Whether or not Rhodes emerged from the sea at the command of Apollo, the Greeks expressed by this tradition of its origin their appreciation of its gracious climate, fertile soil, and exquisite scenery. From remote antiquity it had fame as a seat of arts and letters, and of a vigorous maritime power, and the romance of its early centuries was equalled if not surpassed when it became the residence of the Knights of St. John. I believe that the first impress of its civilization was given by the Phoenicians; it was the home of the Dorian race before the time of the Trojan war, and its three cities were members of the Dorian Hexapolis; it was in fact a flourishing maritime confederacy, strong enough to send colonies to the distant Italian coast, and Sybaris and Parthenope (modern Naples) perpetuated the luxurious refinement of their founders. The city of Rhodes itself was founded about four hundred years before Christ, and the splendor of its palaces, its statues and paintings, gave it a pre-eminence among the most magnificent cities of the ancient world. If the earth of this island could be made to yield its buried treasures as Cyprus has, we should doubtless have new proofs of the influence of Asiatic civilization upon the Greeks, and be able to trace in the early Doric arts and customs the superior civilization of the Phoenicians, and of the masters of the latter, in science and art, the Egyptians.
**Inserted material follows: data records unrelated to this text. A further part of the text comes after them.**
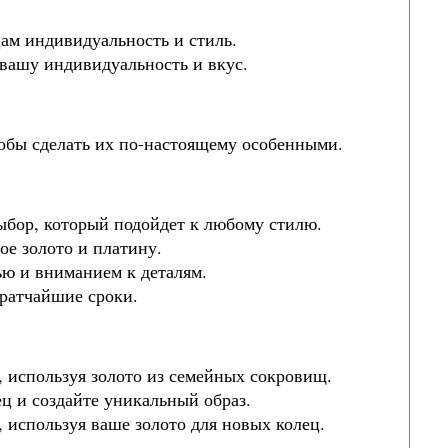
цам индивидуальность и стиль.
 вашу индивидуальность и вкус.
чтобы сделать их по-настоящему особенными.
выбор, который подойдет к любому стилю.
ое золото и платину.
ью и вниманием к деталям.
кратчайшие сроки.
, используя золото из семейных сокровищ.
ец и создайте уникальный образ.
 используя ваше золото для новых колец.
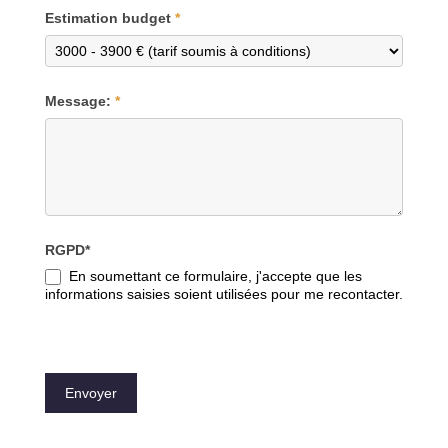
Estimation budget
*
Message:
*
RGPD*
En soumettant ce formulaire, j'accepte que les
informations saisies soient utilisées pour me recontacter.
Envoyer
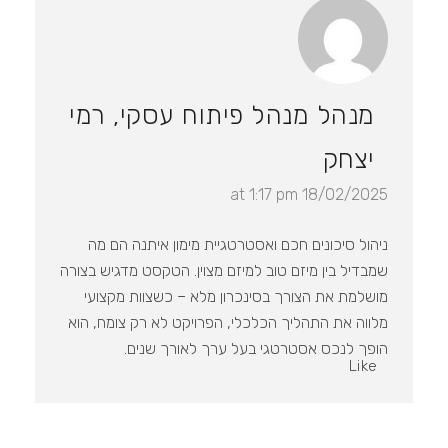
מנהל מנהל פיתוח עסקי, רמי
יצחק
18/02/2025 at 1:17 pm
ניהול סיכונים חכם ואסטרטגיית מימון איתנה הם מה
שמבדיל בין מיזם טוב למיזם מצוין. הטקסט מדגיש בצורה
מושלמת את הצורך בסינכרון מלא – כשצוות מקצועי
מלווה את התהליך הכלכלי, הפרויקט לא רק צומח, הוא
הופך לנכס אסטרטגי בעל ערך לאורך שנים.
Like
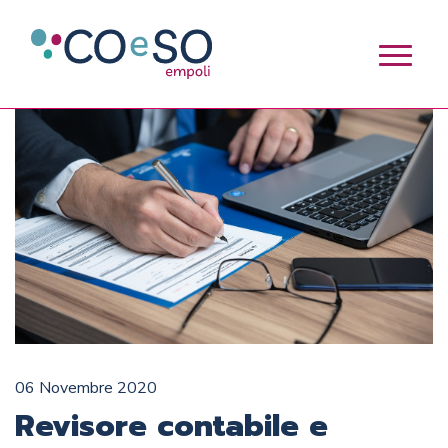
06 Novembre 2020
Revisore contabile e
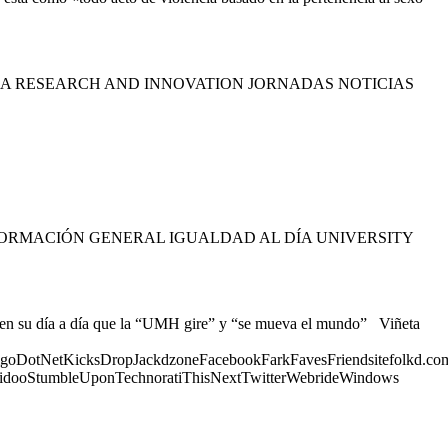
A RESEARCH AND INNOVATION JORNADAS NOTICIAS
ORMACIÓN GENERAL IGUALDAD AL DÍA UNIVERSITY
 en su día a día que la “UMH gire” y “se mueva el mundo” Viñeta
goDotNetKicksDropJackdzoneFacebookFarkFavesFriendsitefolkd.com
idooStumbleUponTechnoratiThisNextTwitterWebrideWindows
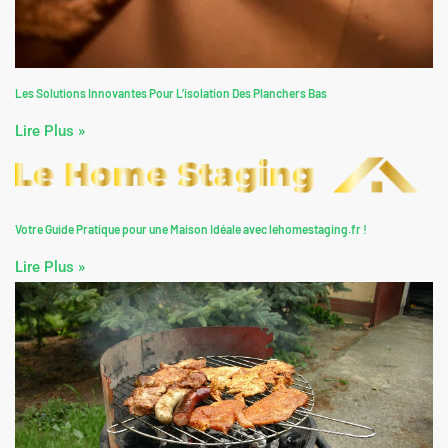
Les Solutions Innovantes Pour L’isolation Des Planchers Bas
Lire Plus »
Votre Guide Pratique pour une Maison Idéale avec lehomestaging.fr !
Lire Plus »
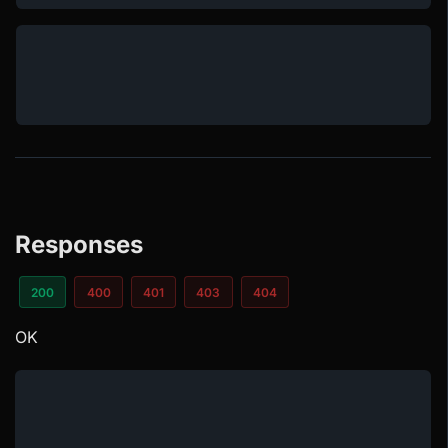
Responses
200
400
401
403
404
OK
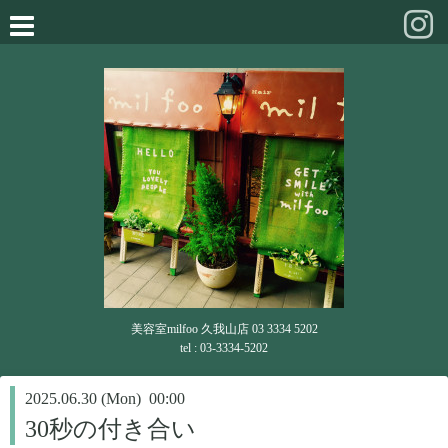
美容室milfoo 久我山店 03 3334 5202
tel : 03-3334-5202
2025.06.30 (Mon) 00:00
30秒の付き合い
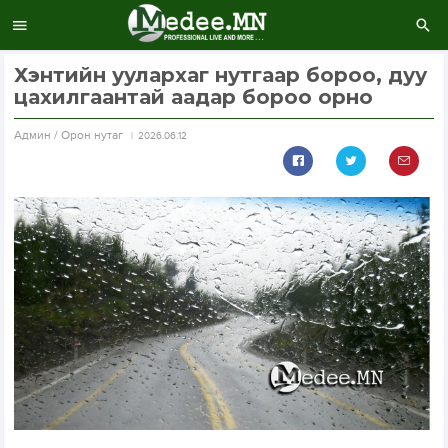
Хэнтийн уулархаг нутгаар бороо, дуу
цахилгаантай аадар бороо орно
Aдмин / Орон нутаг
2026.06.12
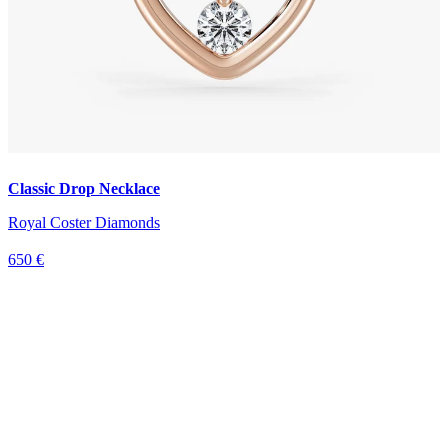
Classic Drop Necklace
Royal Coster Diamonds
650 €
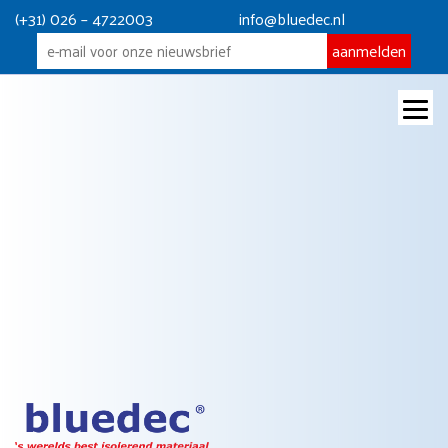
(+31) 026 – 4722003
info@bluedec.nl
Aerogel mortel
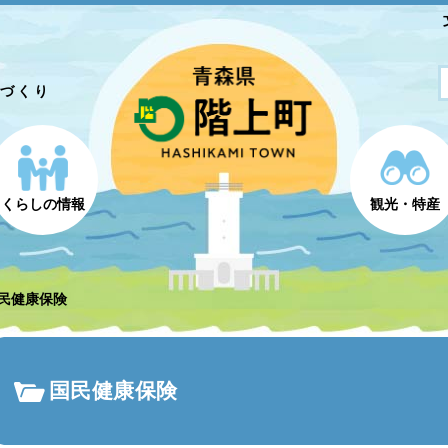
とづくり
くらしの情報
観光・特産
民健康保険
国民健康保険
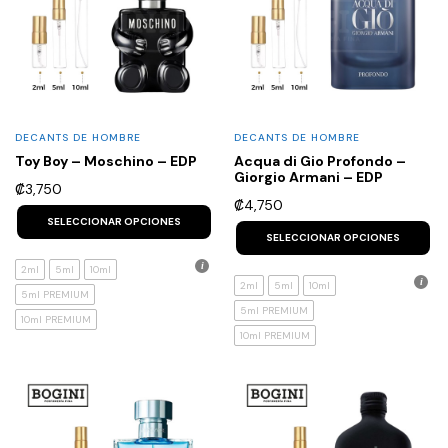
DECANTS DE HOMBRE
DECANTS DE HOMBRE
Toy Boy – Moschino – EDP
Acqua di Gio Profondo –
Giorgio Armani – EDP
₡
3,750
₡
4,750
This
product
Th
SELECCIONAR OPCIONES
has
p
SELECCIONAR OPCIONES
multiple
h
variants.
mu
2ml
5ml
10ml
The
va
2ml
5ml
10ml
5ml PREMIUM
options
T
5ml PREMIUM
may
op
10ml PREMIUM
be
m
10ml PREMIUM
chosen
b
on
c
the
o
product
th
page
p
p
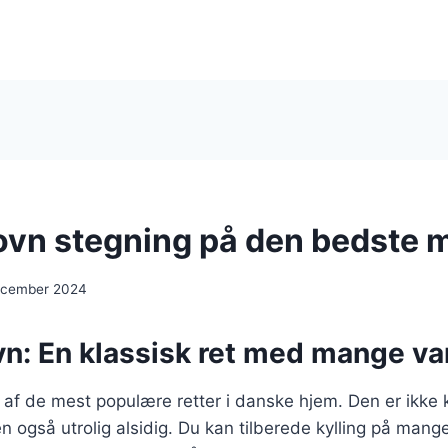
i ovn stegning på den bedste
december 2024
ovn: En klassisk ret med mange va
en af de mest populære retter i danske hjem. Den er ikke
også utrolig alsidig. Du kan tilberede kylling på mange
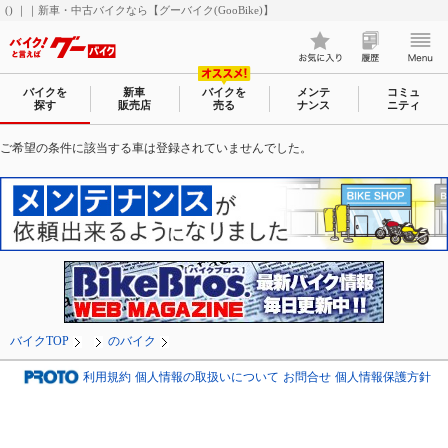
() ｜｜新車・中古バイクなら【グーバイク(GooBike)】
バイクを
新車
バイクを
メンテ
コミュ
探す
販売店
売る
ナンス
ニティ
ご希望の条件に該当する車は登録されていませんでした。
バイクTOP
のバイク
利用規約
個人情報の取扱いについて
お問合せ
個人情報保護方針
Naturally, every traveller who enters the harbor of Rhodes hopes to see the site of one of the seven wonders of the world, the Colossus. He is free to place it on either mole at the entrance of the harbor, but he comprehends at once that a statue which was only one hundred and five feet high could never have extended its legs across the port. The fame of this colossal bronze statue of the sun is disproportioned to the period of its existence; it stood only fifty-six years after its erection, being shaken down by an earthquake in the year 224 b.c., and encumbering the ground with its fragments till the advent of the Moslem conquerors.
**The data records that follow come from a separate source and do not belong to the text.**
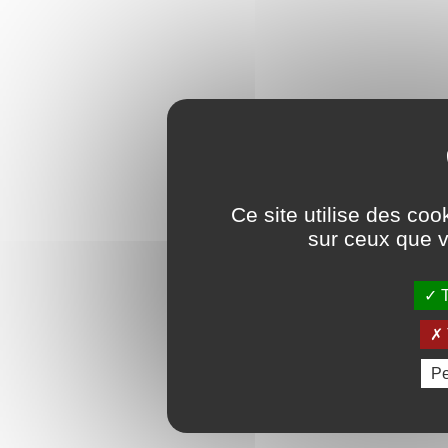
Ce site utilise des coo
sur ceux que v
T
Pe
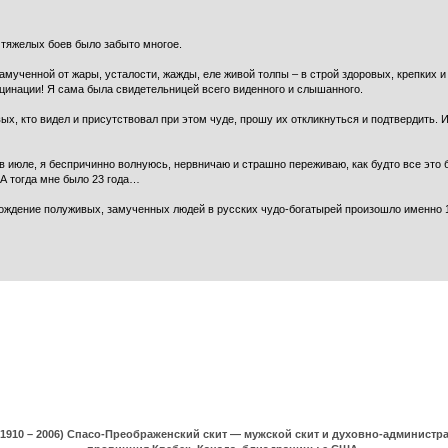
 тяжелых боев было забыто многое.
ученной от жары, усталости, жажды, еле живой толпы – в строй здоровых, крепких и
юцинации! Я сама была свидетельницей всего виденного и слышанного.
вых, кто видел и присутствовал при этом чуде, прошу их откликнуться и подтвердить. 
 в июле, я беспричинно волнуюсь, нервничаю и страшно переживаю, как будто все это
 А тогда мне было 23 года…
ерождение полуживых, замученных людей в русских чудо-богатырей произошло именно 1
(1910 – 2006) Спасо-Преображенский скит — мужской скит и духовно-админист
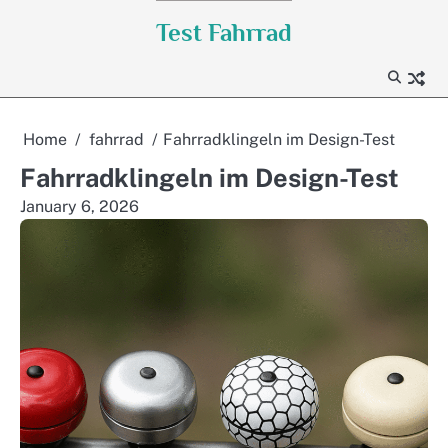
Skip
Test Fahrrad
to
content
Home
fahrrad
Fahrradklingeln im Design-Test
Fahrradklingeln im Design-Test
January 6, 2026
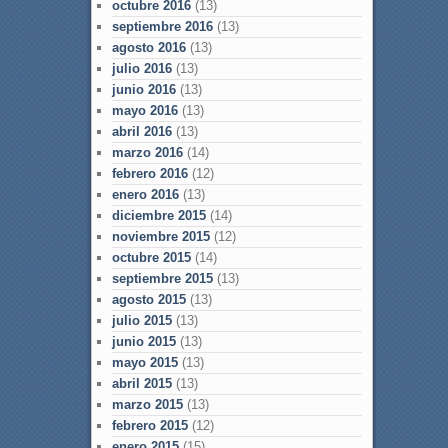
octubre 2016
(13)
septiembre 2016
(13)
agosto 2016
(13)
julio 2016
(13)
junio 2016
(13)
mayo 2016
(13)
abril 2016
(13)
marzo 2016
(14)
febrero 2016
(12)
enero 2016
(13)
diciembre 2015
(14)
noviembre 2015
(12)
octubre 2015
(14)
septiembre 2015
(13)
agosto 2015
(13)
julio 2015
(13)
junio 2015
(13)
mayo 2015
(13)
abril 2015
(13)
marzo 2015
(13)
febrero 2015
(12)
enero 2015
(15)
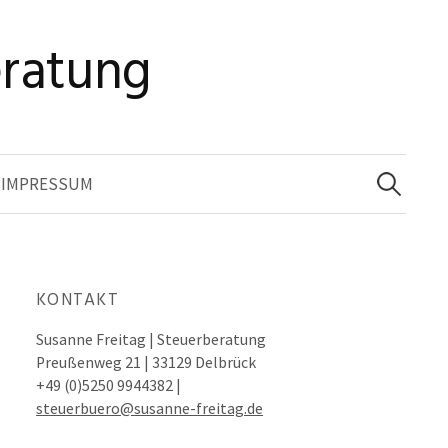
eratung
Suche
nach:
IMPRESSUM
KONTAKT
Susanne Freitag | Steuerberatung
Preußenweg 21 | 33129 Delbrück
+49 (0)5250 9944382 |
steuerbuero@susanne-freitag.de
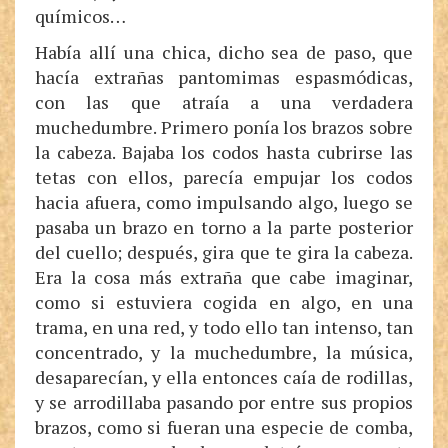
químicos…
Había allí una chica, dicho sea de paso, que
hacía extrañas pantomimas espasmódicas,
con las que atraía a una verdadera
muchedumbre. Primero ponía los brazos sobre
la cabeza. Bajaba los codos hasta cubrirse las
tetas con ellos, parecía empujar los codos
hacia afuera, como impulsando algo, luego se
pasaba un brazo en torno a la parte posterior
del cuello; después, gira que te gira la cabeza.
Era la cosa más extraña que cabe imaginar,
como si estuviera cogida en algo, en una
trama, en una red, y todo ello tan intenso, tan
concentrado, y la muchedumbre, la música,
desaparecían, y ella entonces caía de rodillas,
y se arrodillaba pasando por entre sus propios
brazos, como si fueran una especie de comba,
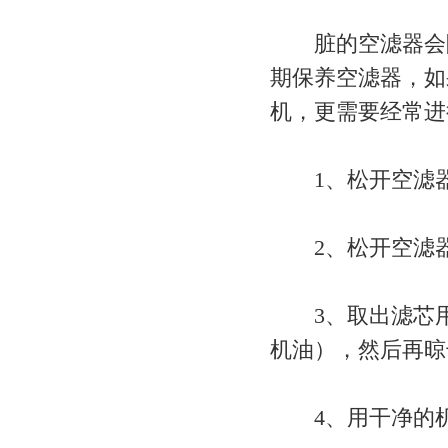
脏的空滤器会阻
期保养空滤器，如
机，更需要经常进
1、松开空滤器
2、松开空滤器
3、取出滤芯用
机油），然后再晾
4、用干净的机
When we landed, the town was not yet awake, except the boatmen and the coffee-houses by the landing-stairs. The Greek boatman, whom we accepted as our guide, made an unsuccessful excursion for bread, finding only a black uneatable mixture, sprinkled with aromatic seeds; but we sat under the shelter of an old sycamore in a lovely place by the shore, and sipped our coffee, and saw the sun coming over Lycia, and shining on the old towers and walls of the Knights.